I'm sorry to go completely off-topic here, but I just wanted to say thank you! Your discussion[0] with Meijer and Szyperski was mind-blowing and taught me a lot about the actor model. This was, hands down, one of the best classes I've ever had. Thanks for sharing this knowledge.
You can program a completely deterministic parallel system using a simple fork-join model, can't you? No physical or timing factors interfere with that, can they?
The guy you just responded to invented the Actor model.
I'd guess he knows...
Besides, such a fork join model might be theoretically free of timing and coordination in a system with infinite resources (bus widths, no cache coherence, an infinitely fast coordinator e.t.c.) but that's not what silicon looks like.
The nice thing about the Actor model is exactly that it immediately exposes you to non-determinism, distributed state, and in Erlangs case, failure.
It's what allows Erlang systems to "effortlessly" (you had to put the effort upfront) span many node clusters with arbitrary reliability in the face of failures.
Somewhere else you write:
> The problem is this corner case opens up all the fundamental issues I mention. When we include it we've got a big non-deterministic, racey, stateful, problem.
That's not caused by the Actor model, but by the fundamental laws governing distributed systems. Distributed systems are inherently, non-deterministic, racey and statefull.
Two generals dictates that you can't solve these issues, unless you're on a single writer system (which your scatter-gather algorithm is an example of, in which you will always be limited by the throughput of the process that organises your scatter-gather operations / your control plane). In which case, you might as well ignore all forms of concurrency and do one thing at a time, which will be faster anyways.
If I ask an undergraduate to implement a simple parallel merge sort using fork-join I know they cannot get it wrong - because they cannot receive results in an order they were not expecting. They cannot possibly introduce a race condition under any circumstances. If they try to implement it using Erlang-style actors and message passing, they can get it wrong and expect the half they sub-sorted first to respond with the result first. I know this because I've seen it in undergraduates for real. Worst of all - it can work every time they test it but then fail in production, so it's extremely hard to explain and teach them to do it correctly.
The kind of parallelism relevant to Merge Sort does not really relate to what message passing and particularly Erlang (the topic of this thread) are about.
Erlang is about distributed coordination. It's all about concurrency, and parallelism is a means to the end of increased reliability.
Merge Sort is data parallel SIMD with a single coordinator.
It's like the difference between multi factory industrial food production (distributed), and you handling multiple pots and pans on the same stove (parallel).
You'd never use message passing for that, because it has way too much overhead in and of itself. And if you had more data than could fit a single machine, you'd choose a different algorithm anyways.
It's not that hard to find a simpler implementation for a problem that's not really distributed by nature.
You're also missing the huge learning opportunity for undergrads here.
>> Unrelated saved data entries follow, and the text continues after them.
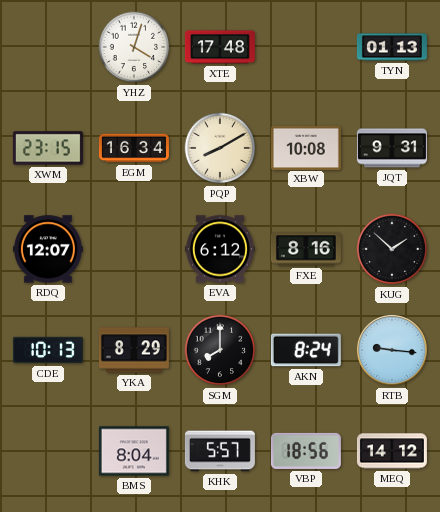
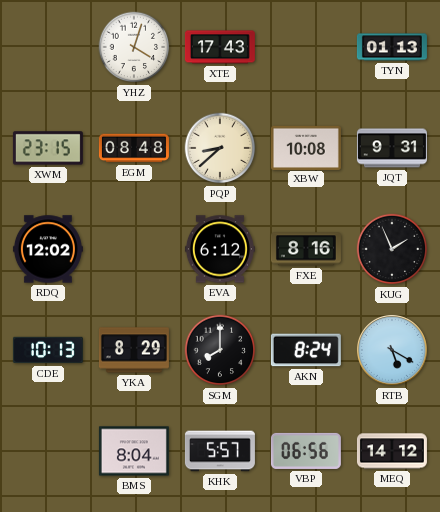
XTE: 17:48 -> 17:43
EGM: 16:34 -> 08:48
PQP: 8:10 -> 8:38
RDQ: 12:07 -> 12:02
KUG: 1:52 -> 1:56
RTB: 9:16 -> 5:20
VBP: 18:56 -> 06:56
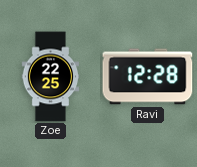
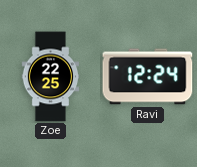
Ravi: 12:28 -> 12:24
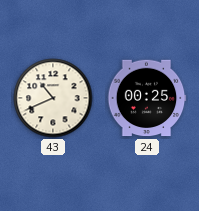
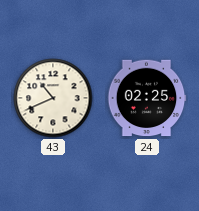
24: 00:25 -> 02:25
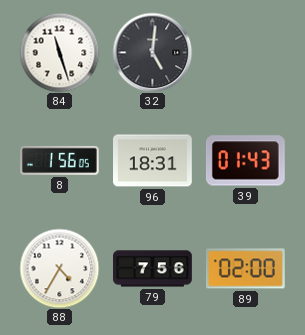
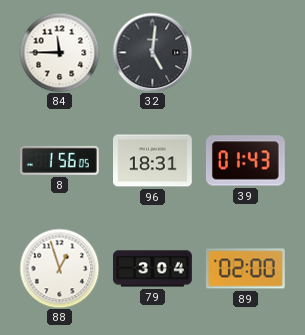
84: 11:27 -> 11:45
88: 4:35 -> 12:57
79: 7:56 -> 3:04
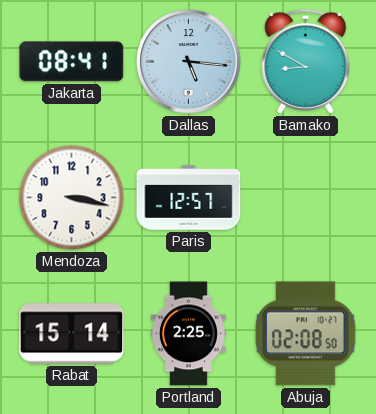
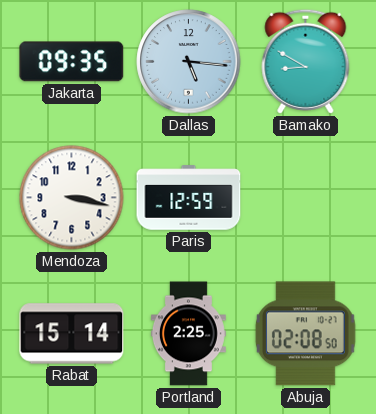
Jakarta: 08:41 -> 09:35
Paris: 12:57 -> 12:59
It's totally possible and actually easy to implement merge sort with message passing (although nobody would do it in the real world), and it provides a good lesson.
The first way to implement something is often not the correct one.
The naive but wrong implementation is to send messages with each value to be sorted. So the mailboxes act like a list. However since there's no ordering guarantee, the issues you mentioned will crop up.
Since messages are our unit of coordination, the naively fixed version simply sends the entire array to its parent node which then merges the arrays it received.
However there is also the possibility to send a tuple containing the index in the subarray as well as the value, which allows the parent to buffer the value and wait for the gaps to be filled. Which teaches you something about TCP as well.
Seriously. Why only ask your undergrads questions, that they can't get wrong? Seems a waste of everybody's time.
You should rather teach them about the tradeoffs between different concurrency and parallelism models.
SIMD for data parallel high perf stuff. Actor model, for distributed coordination and reliability.
Dataflow for FPGA programming. There's no one fits all model.
"Undergraduates have trouble learning it" does not indicate how viable a technology is in the real world, especially once you have parameters approaching the extremes of what's possible.
You can write something using fork-join that works correctly in theory, but expecting it to always work while running on undeterministic hardware is exactly the kind of blind optimism that causes so much software to come down crashing if you look at it wrong.
> You can write something using fork-join that works correctly in theory, but expecting it to always work while running on undeterministic hardware is exactly the kind of blind optimism that causes so much software to come down crashing if you look at it wrong.
This seems backwards to me - a fork-join task has no state and can access no other task's state. You can restart it if it fails as many times as you want and the result is always exactly the same. You can't say the same with running an actor twice or sending a message twice - you may get a different result the second time!
it's very easy to order the responses once you received them, it's a different problem from the original one, parallel sorting doesn't depend on the order, every chunk is ordered independently and returned to the caller, unless you mean sorting the list in place (mutating the list) which is not supported in Erlang
> You can program a completely deterministic parallel system using a simple fork-join model, can't you? No physical or timing factors interfere with that, can they?
How simple is "simple" What happens if process 1 crashes? What if it suffers a network disconnection and looks like it crashes, but then tries to reconnect later? What is the correct logic for completing the combined task?